Top of SOURCE MATERIAL
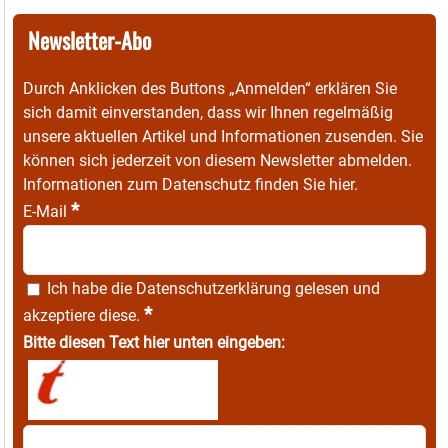
Newsletter-Abo
Durch Anklicken des Buttons „Anmelden“ erklären Sie
sich damit einverstanden, dass wir Ihnen regelmäßig
unsere aktuellen Artikel und Informationen zusenden. Sie
können sich jederzeit von diesem Newsletter abmelden.
Informationen zum Datenschutz finden Sie
hier
.
*
E-Mail
Ich habe die
Datenschutzerklärung
gelesen und
*
akzeptiere diese.
Bitte diesen Text hier unten eingeben:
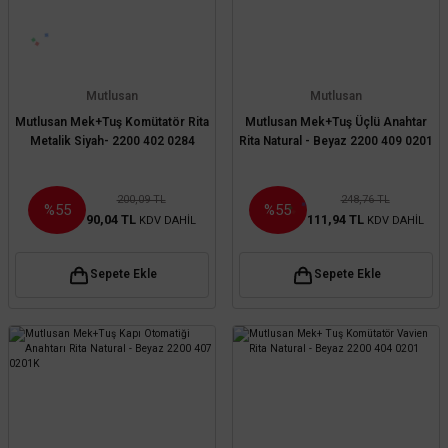
Mutlusan
Mutlusan
Mutlusan Mek+Tuş Komütatör Rita
Mutlusan Mek+Tuş Üçlü Anahtar
Metalik Siyah- 2200 402 0284
Rita Natural - Beyaz 2200 409 0201
200,09 TL
248,76 TL
%55
%55
90,04 TL
111,94 TL
KDV DAHİL
KDV DAHİL
Sepete Ekle
Sepete Ekle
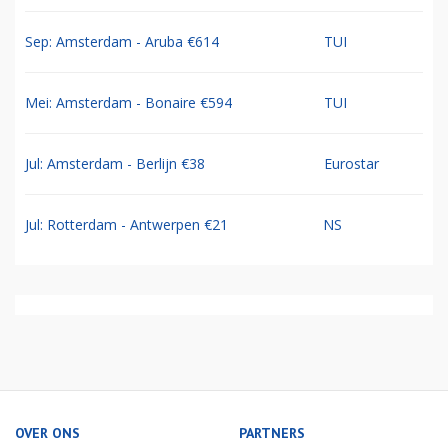
Sep: Amsterdam - Aruba €614
TUI
Mei: Amsterdam - Bonaire €594
TUI
Jul: Amsterdam - Berlijn €38
Eurostar
Jul: Rotterdam - Antwerpen €21
NS
OVER ONS
PARTNERS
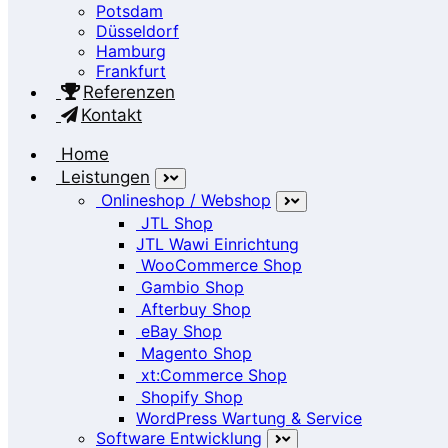
Potsdam
Düsseldorf
Hamburg
Frankfurt
Referenzen
Kontakt
Home
Leistungen
Onlineshop / Webshop
JTL Shop
JTL Wawi Einrichtung
WooCommerce Shop
Gambio Shop
Afterbuy Shop
eBay Shop
Magento Shop
xt:Commerce Shop
Shopify Shop
WordPress Wartung & Service
Software Entwicklung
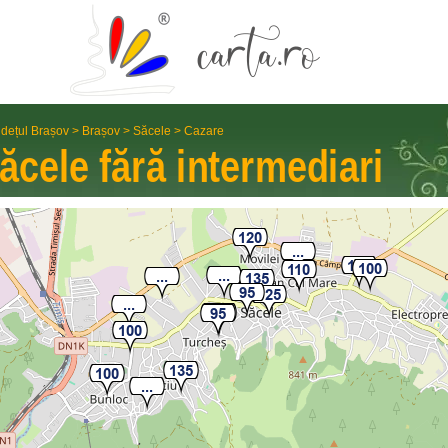
dețul Brașov
>
Brașov
>
Săcele
>
Cazare
ăcele
fără interme­diari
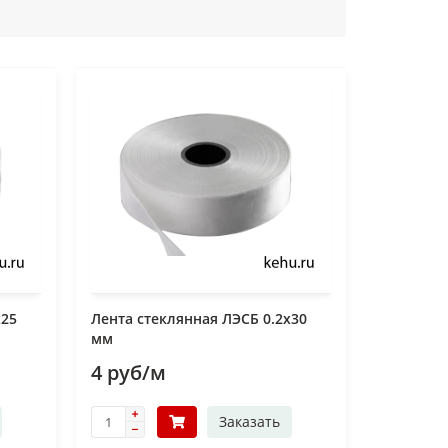
х25
Лента стеклянная ЛЭСБ 0.2х30
мм
4 руб/м
Заказать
Bottom of SOURCE MATERIAL
Drop the images and return the data verbatim.

Newsletter-Abo
Durch Anklicken des Buttons „Anmelden“ erklären Sie
sich damit einverstanden, dass wir Ihnen regelmäßig
unsere aktuellen Artikel und Informationen zusenden. Sie
können sich jederzeit von diesem Newsletter abmelden.
Informationen zum Datenschutz finden Sie
hier
.
*
E-Mail
Ich habe die
Datenschutzerklärung
gelesen und
*
akzeptiere diese.
Bitte diesen Text hier unten eingeben:
Mutlusan
Mutlusan
Mutlusan Mek+Tuş Komütatör Rita
Mutlusan Mek+Tuş Üçlü Anahtar
Metalik Siyah- 2200 402 0284
Rita Natural - Beyaz 2200 409 0201
200,09 TL
248,76 TL
%55
%55
90,04 TL
111,94 TL
KDV DAHİL
KDV DAHİL
Sepete Ekle
Sepete Ekle
Sep: Amsterdam - Aruba €614
TUI
Mei: Amsterdam - Bonaire €594
TUI
Jul: Amsterdam - Berlijn €38
Eurostar
Jul: Rotterdam - Antwerpen €21
NS
OVER ONS
PARTNERS
Potsdam
Düsseldorf
Hamburg
Frankfurt
Referenzen
Kontakt
Home
Leistungen
Onlineshop / Webshop
JTL Shop
JTL Wawi Einrichtung
WooCommerce Shop
Gambio Shop
Afterbuy Shop
eBay Shop
Magento Shop
xt:Commerce Shop
Shopify Shop
WordPress Wartung & Service
Software Entwicklung
dețul Brașov
>
Brașov
>
Săcele
>
Cazare
ăcele
fără interme­diari
х25
Лента стеклянная ЛЭСБ 0.2х30
мм
4 руб/м
Заказать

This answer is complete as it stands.